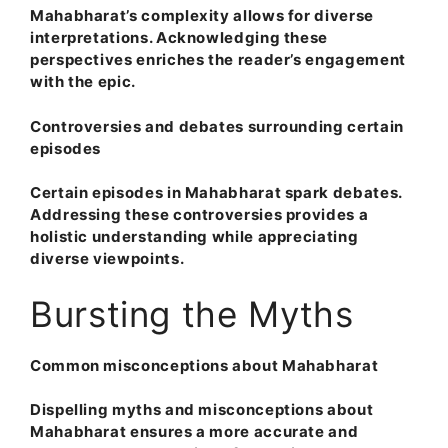
Mahabharat’s complexity allows for diverse
interpretations. Acknowledging these
perspectives enriches the reader’s engagement
with the epic.
Controversies and debates surrounding certain
episodes
Certain episodes in Mahabharat spark debates.
Addressing these controversies provides a
holistic understanding while appreciating
diverse viewpoints.
Bursting the Myths
Common misconceptions about Mahabharat
Dispelling myths and misconceptions about
Mahabharat ensures a more accurate and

● ● ● ●

:: Exercise directions ::
In your copy, repeat each record exactly and include no pictures.

:: Solution to the problem ::
Mahabharat’s complexity allows for diverse
interpretations. Acknowledging these
perspectives enriches the reader’s engagement
with the epic.
Controversies and debates surrounding certain
episodes
Certain episodes in Mahabharat spark debates.
Addressing these controversies provides a
holistic understanding while appreciating
diverse viewpoints.
Bursting the Myths
Common misconceptions about Mahabharat
Dispelling myths and misconceptions about
Mahabharat ensures a more accurate and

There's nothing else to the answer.